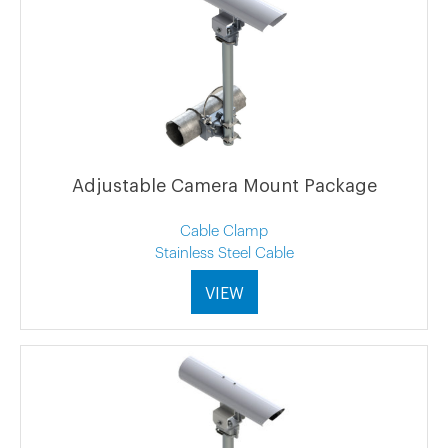
Adjustable Camera Mount Package
Cable Clamp
Stainless Steel Cable
VIEW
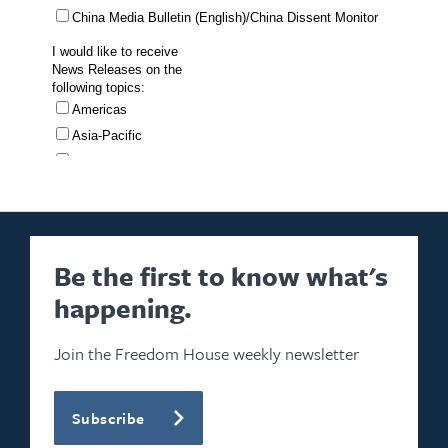
Be the first to know what's
happening.
Join the Freedom House weekly newsletter
Subscribe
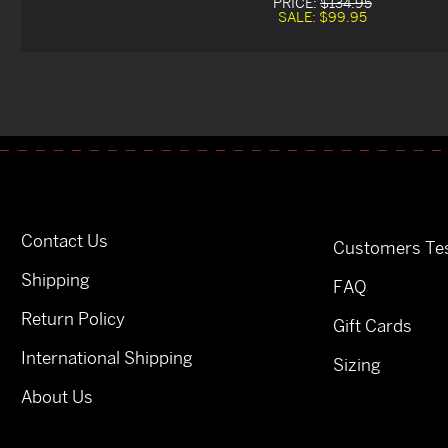
PRICE:
$134.95
SALE:
$99.95
Contact Us
Customers Tes
Shipping
FAQ
Return Policy
Gift Cards
International Shipping
Sizing
About Us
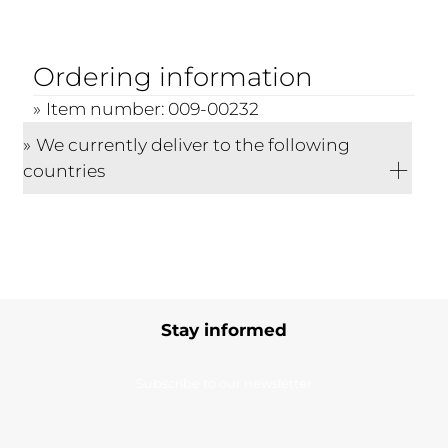
Ordering information
Item number: 009-00232
We currently deliver to the following
countries
Stay informed
Subscribe to our newsletter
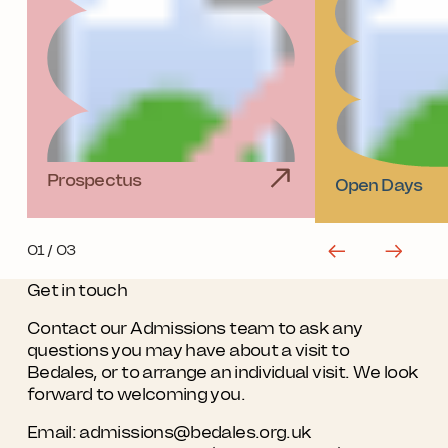
Prospectus
Open Days
01
/ 03
Get in touch
Contact our Admissions team to ask any
questions you may have about a visit to
Bedales, or to arrange an individual visit. We look
forward to welcoming you.
Email:
admissions@bedales.org.uk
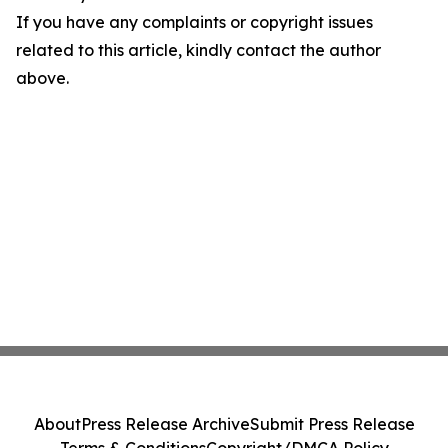
If you have any complaints or copyright issues
related to this article, kindly contact the author
above.
About
Press Release Archive
Submit Press Release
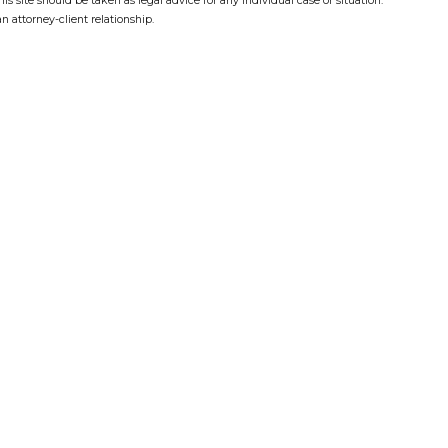
s site should be taken as legal advice for any individual case or situation.
n attorney-client relationship.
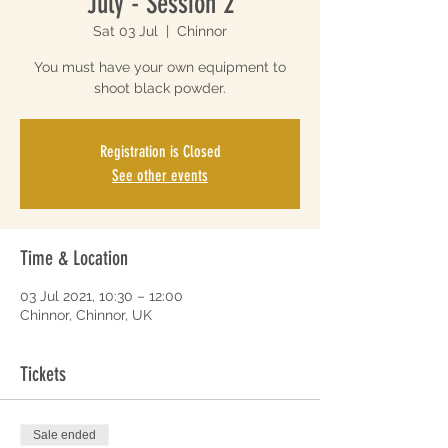
July - Session 2
Sat 03 Jul
  |  
Chinnor
You must have your own equipment to
shoot black powder.
Registration is Closed
See other events
Time & Location
03 Jul 2021, 10:30 – 12:00
Chinnor, Chinnor, UK
Tickets
Sale ended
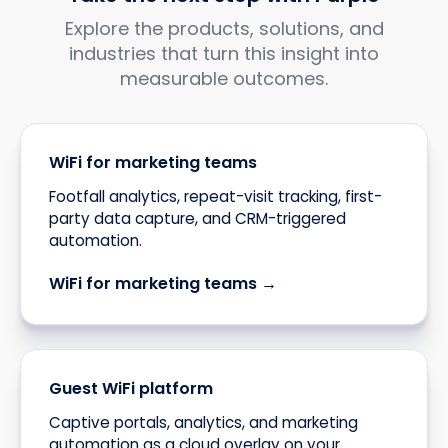
Explore the products, solutions, and
industries that turn this insight into
measurable outcomes.
WiFi for marketing teams
Footfall analytics, repeat-visit tracking, first-
party data capture, and CRM-triggered
automation.
WiFi for marketing teams →
Guest WiFi platform
Captive portals, analytics, and marketing
automation as a cloud overlay on your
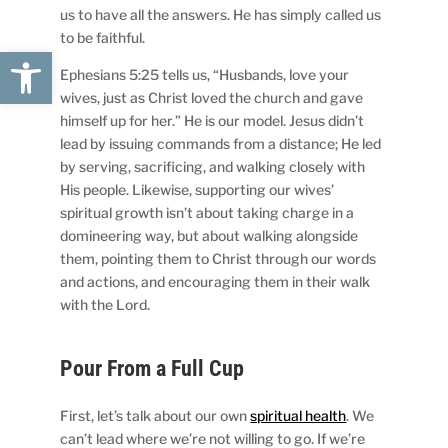
us to have all the answers. He has simply called us
to be faithful.
Open toolbar
Ephesians 5:25 tells us, “Husbands, love your
wives, just as Christ loved the church and gave
himself up for her.” He is our model. Jesus didn’t
lead by issuing commands from a distance; He led
by serving, sacrificing, and walking closely with
His people. Likewise, supporting our wives’
spiritual growth isn’t about taking charge in a
domineering way, but about walking alongside
them, pointing them to Christ through our words
and actions, and encouraging them in their walk
with the Lord.
Pour From a Full Cup
First, let’s talk about our own
spiritual health
. We
can’t lead where we’re not willing to go. If we’re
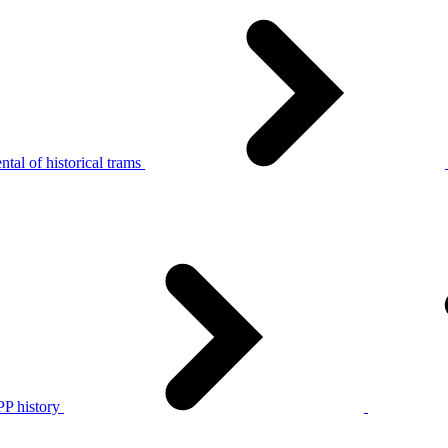
tal of historical trams
P history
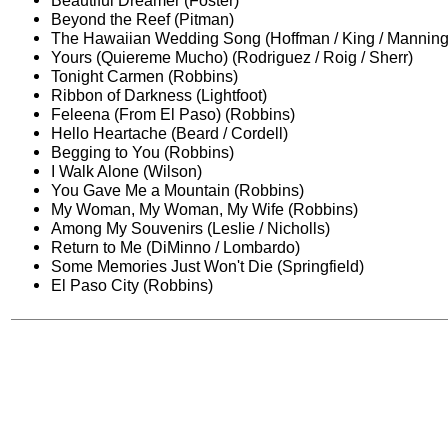
Beautiful Dreamer (Foster)
Beyond the Reef (Pitman)
The Hawaiian Wedding Song (Hoffman / King / Manning
Yours (Quiereme Mucho) (Rodriguez / Roig / Sherr)
Tonight Carmen (Robbins)
Ribbon of Darkness (Lightfoot)
Feleena (From El Paso) (Robbins)
Hello Heartache (Beard / Cordell)
Begging to You (Robbins)
I Walk Alone (Wilson)
You Gave Me a Mountain (Robbins)
My Woman, My Woman, My Wife (Robbins)
Among My Souvenirs (Leslie / Nicholls)
Return to Me (DiMinno / Lombardo)
Some Memories Just Won't Die (Springfield)
El Paso City (Robbins)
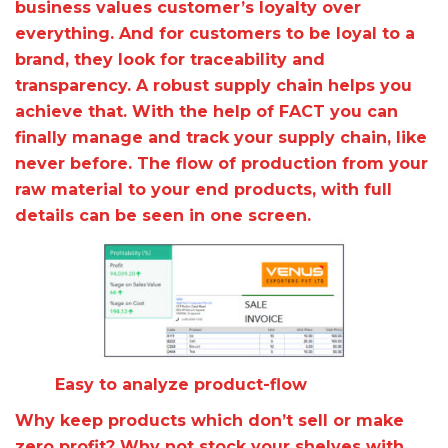
business values customer’s loyalty over
everything. And for customers to be loyal to a
brand, they look for traceability and
transparency. A robust supply chain helps you
achieve that. With the help of FACT you can
finally manage and track your supply chain, like
never before. The flow of production from your
raw material to your end products, with full
details can be seen in one screen.
Easy to analyze product-flow
Why keep products which don’t sell or make
zero profit? Why not stock your shelves with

- [ABOUT THIS EXERCISE]
Every line of the listing that holds the word "flow" is to be found and copied.

- [RESPONSE AREA]
never before. The flow of production from your
Easy to analyze product-flow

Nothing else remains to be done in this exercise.